Jumbo 30 year mortgage refinance rates

The average interest rate for a jumbo 30-year fixed rate mortgage refinance is 3.48%. The average percentage last week was 3.27%. The 30-year flat rate on a jumbo mortgage is above a 52-week low of 2.37%.

Borrowers who refinance a jumbo 30-year fixed-rate mortgage at 3.48% today’s interest rate will pay $3,359 per month in principal and interest per $100,000. This means that on a $750,000 loan, your monthly principal and interest payments would be approximately $3,359, and you would pay approximately $459,408 in total interest over the life of the loan.

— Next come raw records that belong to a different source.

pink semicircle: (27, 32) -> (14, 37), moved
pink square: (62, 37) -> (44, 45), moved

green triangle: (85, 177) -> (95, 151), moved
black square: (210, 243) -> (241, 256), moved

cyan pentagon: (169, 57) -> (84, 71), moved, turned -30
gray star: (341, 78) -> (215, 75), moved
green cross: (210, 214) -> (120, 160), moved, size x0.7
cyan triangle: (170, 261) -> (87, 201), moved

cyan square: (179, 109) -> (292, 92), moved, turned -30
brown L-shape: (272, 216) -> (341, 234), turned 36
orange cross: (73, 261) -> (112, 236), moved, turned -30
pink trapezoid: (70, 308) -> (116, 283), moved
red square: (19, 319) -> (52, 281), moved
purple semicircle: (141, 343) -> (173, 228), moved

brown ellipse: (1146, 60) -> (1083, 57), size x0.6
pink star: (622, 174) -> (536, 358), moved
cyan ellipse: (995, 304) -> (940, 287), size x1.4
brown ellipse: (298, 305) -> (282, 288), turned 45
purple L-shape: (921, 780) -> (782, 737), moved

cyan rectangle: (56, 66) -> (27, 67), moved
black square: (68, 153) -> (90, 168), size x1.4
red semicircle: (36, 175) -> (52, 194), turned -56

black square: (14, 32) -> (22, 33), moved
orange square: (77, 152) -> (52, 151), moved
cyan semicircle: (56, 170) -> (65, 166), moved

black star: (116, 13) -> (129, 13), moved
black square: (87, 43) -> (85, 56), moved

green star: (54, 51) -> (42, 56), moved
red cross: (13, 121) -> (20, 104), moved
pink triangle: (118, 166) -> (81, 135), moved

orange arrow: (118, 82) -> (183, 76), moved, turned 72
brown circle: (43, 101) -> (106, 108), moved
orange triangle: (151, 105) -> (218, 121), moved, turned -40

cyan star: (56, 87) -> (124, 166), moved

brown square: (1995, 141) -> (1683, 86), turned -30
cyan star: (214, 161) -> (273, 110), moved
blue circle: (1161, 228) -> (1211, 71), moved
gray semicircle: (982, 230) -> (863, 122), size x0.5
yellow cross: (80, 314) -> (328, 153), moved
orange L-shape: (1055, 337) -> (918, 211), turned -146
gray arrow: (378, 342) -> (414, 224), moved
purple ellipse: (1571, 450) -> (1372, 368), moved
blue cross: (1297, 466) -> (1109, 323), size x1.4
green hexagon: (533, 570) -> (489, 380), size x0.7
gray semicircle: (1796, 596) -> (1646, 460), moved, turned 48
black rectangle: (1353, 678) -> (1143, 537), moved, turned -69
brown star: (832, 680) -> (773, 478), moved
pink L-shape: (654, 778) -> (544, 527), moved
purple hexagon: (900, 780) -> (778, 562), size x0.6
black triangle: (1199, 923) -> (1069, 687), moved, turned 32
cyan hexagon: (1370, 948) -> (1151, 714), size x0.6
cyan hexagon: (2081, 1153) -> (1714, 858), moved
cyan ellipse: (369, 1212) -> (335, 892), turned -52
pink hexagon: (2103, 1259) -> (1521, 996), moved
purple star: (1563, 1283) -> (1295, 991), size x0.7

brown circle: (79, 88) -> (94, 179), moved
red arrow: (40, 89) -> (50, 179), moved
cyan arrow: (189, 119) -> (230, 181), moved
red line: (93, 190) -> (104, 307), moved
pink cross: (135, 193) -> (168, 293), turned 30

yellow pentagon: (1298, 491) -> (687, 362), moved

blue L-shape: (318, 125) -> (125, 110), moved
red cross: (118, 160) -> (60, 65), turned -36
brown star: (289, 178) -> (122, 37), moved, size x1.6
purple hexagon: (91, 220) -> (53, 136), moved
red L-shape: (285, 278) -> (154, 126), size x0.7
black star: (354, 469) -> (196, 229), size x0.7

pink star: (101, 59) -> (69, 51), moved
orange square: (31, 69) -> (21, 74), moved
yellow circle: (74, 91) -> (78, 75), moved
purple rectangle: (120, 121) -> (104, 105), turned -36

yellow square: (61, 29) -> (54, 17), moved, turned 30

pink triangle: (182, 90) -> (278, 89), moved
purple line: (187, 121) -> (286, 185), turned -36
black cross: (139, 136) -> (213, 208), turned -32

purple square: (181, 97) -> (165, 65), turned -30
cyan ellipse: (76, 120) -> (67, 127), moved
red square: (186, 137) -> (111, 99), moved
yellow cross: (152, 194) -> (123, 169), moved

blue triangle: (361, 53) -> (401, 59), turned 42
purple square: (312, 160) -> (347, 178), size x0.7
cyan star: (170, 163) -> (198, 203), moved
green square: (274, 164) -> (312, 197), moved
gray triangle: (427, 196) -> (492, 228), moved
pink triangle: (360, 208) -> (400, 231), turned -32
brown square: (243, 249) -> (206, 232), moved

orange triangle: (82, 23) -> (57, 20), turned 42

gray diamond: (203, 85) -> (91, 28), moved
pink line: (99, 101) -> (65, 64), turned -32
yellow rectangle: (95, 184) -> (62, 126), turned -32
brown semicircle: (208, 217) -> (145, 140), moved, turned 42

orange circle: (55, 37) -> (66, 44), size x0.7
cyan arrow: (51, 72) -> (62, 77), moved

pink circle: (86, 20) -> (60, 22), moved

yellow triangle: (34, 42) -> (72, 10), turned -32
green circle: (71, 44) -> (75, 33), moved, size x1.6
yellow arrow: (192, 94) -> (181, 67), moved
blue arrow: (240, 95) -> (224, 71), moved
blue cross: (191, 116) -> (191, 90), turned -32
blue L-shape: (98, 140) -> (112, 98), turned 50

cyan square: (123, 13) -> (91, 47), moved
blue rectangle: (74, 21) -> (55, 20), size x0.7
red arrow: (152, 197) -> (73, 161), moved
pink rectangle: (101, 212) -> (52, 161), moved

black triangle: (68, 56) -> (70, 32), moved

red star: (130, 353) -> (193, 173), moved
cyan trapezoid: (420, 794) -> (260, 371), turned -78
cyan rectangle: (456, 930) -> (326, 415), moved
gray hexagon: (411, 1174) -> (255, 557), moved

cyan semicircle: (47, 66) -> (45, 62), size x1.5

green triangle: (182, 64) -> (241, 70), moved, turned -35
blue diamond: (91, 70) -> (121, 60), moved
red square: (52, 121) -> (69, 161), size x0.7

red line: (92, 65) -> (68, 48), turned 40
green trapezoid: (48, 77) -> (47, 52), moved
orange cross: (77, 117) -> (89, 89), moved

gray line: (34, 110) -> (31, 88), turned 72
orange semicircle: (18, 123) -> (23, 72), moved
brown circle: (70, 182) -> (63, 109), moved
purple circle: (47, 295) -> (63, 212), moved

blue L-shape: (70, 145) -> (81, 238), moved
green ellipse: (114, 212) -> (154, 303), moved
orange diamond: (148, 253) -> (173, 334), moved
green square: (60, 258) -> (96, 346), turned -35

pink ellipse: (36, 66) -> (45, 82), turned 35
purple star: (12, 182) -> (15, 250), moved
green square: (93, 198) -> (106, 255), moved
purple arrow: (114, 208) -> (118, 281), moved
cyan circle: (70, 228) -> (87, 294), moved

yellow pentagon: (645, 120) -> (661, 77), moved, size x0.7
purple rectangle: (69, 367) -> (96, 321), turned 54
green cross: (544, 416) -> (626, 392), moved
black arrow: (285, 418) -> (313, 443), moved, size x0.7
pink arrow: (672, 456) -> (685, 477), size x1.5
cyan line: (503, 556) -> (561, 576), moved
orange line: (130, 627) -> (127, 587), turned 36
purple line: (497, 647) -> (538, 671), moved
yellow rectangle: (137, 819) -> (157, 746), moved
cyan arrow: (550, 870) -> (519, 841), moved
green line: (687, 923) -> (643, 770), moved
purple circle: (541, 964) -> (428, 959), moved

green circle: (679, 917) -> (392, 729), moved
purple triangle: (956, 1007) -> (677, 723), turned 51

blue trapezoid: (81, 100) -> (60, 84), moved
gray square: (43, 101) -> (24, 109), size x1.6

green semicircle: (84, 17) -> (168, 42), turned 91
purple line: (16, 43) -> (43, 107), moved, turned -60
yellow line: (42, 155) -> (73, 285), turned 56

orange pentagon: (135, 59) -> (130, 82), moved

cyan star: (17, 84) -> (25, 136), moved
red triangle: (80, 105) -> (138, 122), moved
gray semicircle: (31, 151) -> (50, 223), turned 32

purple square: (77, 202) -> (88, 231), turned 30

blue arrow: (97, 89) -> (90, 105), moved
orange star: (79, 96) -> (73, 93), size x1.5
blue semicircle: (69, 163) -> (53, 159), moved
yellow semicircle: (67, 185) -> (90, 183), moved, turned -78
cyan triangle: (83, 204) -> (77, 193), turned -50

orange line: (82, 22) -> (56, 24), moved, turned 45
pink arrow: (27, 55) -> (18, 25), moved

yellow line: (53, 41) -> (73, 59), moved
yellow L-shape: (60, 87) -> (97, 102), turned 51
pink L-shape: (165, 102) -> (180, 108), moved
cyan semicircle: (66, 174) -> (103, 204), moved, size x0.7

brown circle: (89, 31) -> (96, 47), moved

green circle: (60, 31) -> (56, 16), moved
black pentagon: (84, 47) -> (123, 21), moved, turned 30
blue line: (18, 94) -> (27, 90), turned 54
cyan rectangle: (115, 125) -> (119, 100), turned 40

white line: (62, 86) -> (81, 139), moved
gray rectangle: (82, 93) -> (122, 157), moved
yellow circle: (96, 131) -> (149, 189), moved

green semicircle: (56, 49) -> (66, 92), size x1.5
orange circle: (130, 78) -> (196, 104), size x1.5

15 year jumbo mortgage refinance rates

The average interest rate on a jumbo 15-year fixed-rate mortgage refinance increased to 2.67%. Last week, the average rate was 2.50%. The 15-year fixed rate jumbo mortgage is above a 52-week low of 2.37%.

Borrowers who refinance a jumbo 15-year fixed-rate mortgage with an interest rate of 2.67% today will pay $675 per month in principal and interest for every $100,000. This means that on a $750,000 loan, your monthly principal and interest payment would be approximately $5,061 and you would pay approximately $161,009 in total interest over the life of the loan.

1/5 ARM interest rates

At 1/5 ARM, the average rate remained at 2.81%. The average rate was 2.86% last week. Today’s interest rate is lower than the 52-week high of 2.86%%.

Borrowers with 1/5 ARM of $100,000 at today’s 2.81% interest rate would pay $411 per month in principal and interest.

Know when to refinance your home

You may want to refinance your mortgage, for a number of reasons: to lower your interest rate, reduce your monthly payments or pay off your loan sooner. You may also be able to use a refinancing loan to gain access to your home ownership for other financial needs, such as a rebuilding project or to pay for your child’s college. If you pay private mortgage insurance (PMI), refinancing may also give you a chance to forgo this cost.

Refinancing a home loan may make sense especially if you plan to stay in your home for a while. Even if you score a lower interest rate, you need to take loan costs into account. Calculate the break-even point where your savings from the lower interest rate exceed your closing costs by dividing your closing costs by the monthly savings from your new payment.

Our Mortgage Refinance Calculator can help you decide if refinancing is right for you.

How to get the best refinancing rates

Much like when you’re shopping for a mortgage when buying your home, when you’re refinancing here’s how you can find the lowest refinancing rate:

  • Maintain a good credit score
  • Consider a short term loan
  • Lowering the debt-to-income ratio
  • Monitor mortgage rates

A strong credit score isn’t a guarantee that you’ll get approved for refinancing or get the lowest rate, but it may make your path easier. Lenders are also more likely to agree to you if you don’t have excessive monthly debt. You should also keep an eye on the mortgage rates for different loan terms. They fluctuate frequently, and loans that must be paid back sooner tend to charge lower interest rates.